To the right are my brother Avigdor Steinas and son of fathers' brother Feivl Abram Stein. The picture was made in Siauliai by the monument to the Unknown Soldier in the1950s.

Life was hard on my parents after the war. Father worked very hard. In 1953 he was getting weaker and weaker. Mother sewed a lot and got kopecks for that. Father's uncles- Kushiel and Pina helped our family. At that time we had problems. The landlord wanted to exchange his apartment, where I was living with my parents before army service, and evicted my parents. They had nowhere to go. There were litigations, but still the court made the ruling to evict my parents. Father wrote me a letter that they had no place to live Then I went to the commander of military unit and asked for permission to write a letter to the minister of defense Bulganin. I wrote a letter. Deputy political officer checked it and sent it in Moscow. In a week or two I came in the barrack from the sentry and saw soldiers clustered by my bunk. There was a letter from the Ministry of Defense lying on my pillow. The guys started crying out that I was to be demobilized. The letter was not about demobilization. The letter was sent to me with the copies to the military unit commander, chairman of Siauliai municipal authorities. The letter said that the secretary of defense of Lithuanian republic was instructed to provide permanent lodging for the family of military officer Boris Shteinas. Soon father said that the chairman of ispolkom came to them in person and offered a small apartment. He said it was temporary lodging and promised to provide a better apartment later. Parents were happy with that they got- a large room with the stove. It was their own now.

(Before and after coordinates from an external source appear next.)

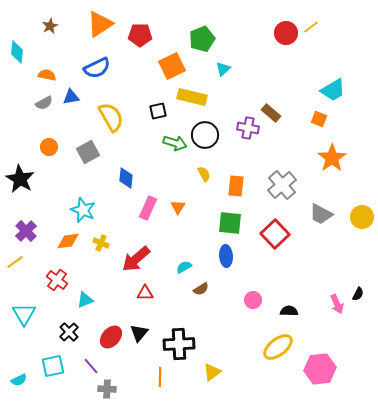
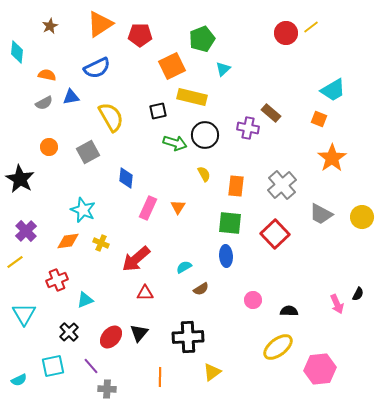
red cross at (57, 280): rotated 30 degrees clockwise
black cross at (179, 344): moved 9 px right, 7 px up
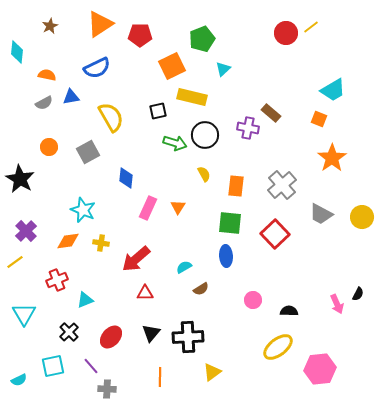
yellow cross at (101, 243): rotated 14 degrees counterclockwise
black triangle at (139, 333): moved 12 px right
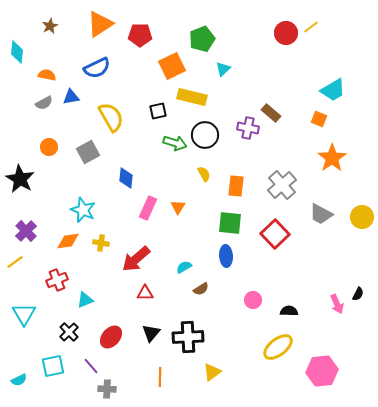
pink hexagon at (320, 369): moved 2 px right, 2 px down
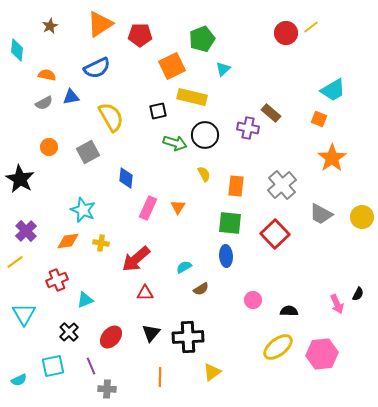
cyan diamond at (17, 52): moved 2 px up
purple line at (91, 366): rotated 18 degrees clockwise
pink hexagon at (322, 371): moved 17 px up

In 1956 I was demobilized. I was offered to stay in the army, but I was looking forward to go home. I had to help mother, whose life was difficult. When I came home in late fall, my brother Avigdor wore slippers, as he did not have any other footwear. He worked at the tannery owned.

Avigdor married a Jewish lady Luba in 1962.He has two children: daughter Liya, 1963 and son Ilia, 1970. In late 1980s Liya and her husband left for the USA. The rest of the family- Ilia with his family, Avigdor and Luba moved to Israel in 1990. I was seeing my brother in Moscow, I sobbed like a little boy, thinking that I would never see him again. In 1991 I went to him for a visit. At first, Avigdor was a worker at the plant, but Luba found a job in line with her profession, a nurse. Brother and his wife are now living in Petah Tiqwa. My wife and I go to Israel. Brother comes to Lithuania. We write letters to each other and know what is going on in our lives.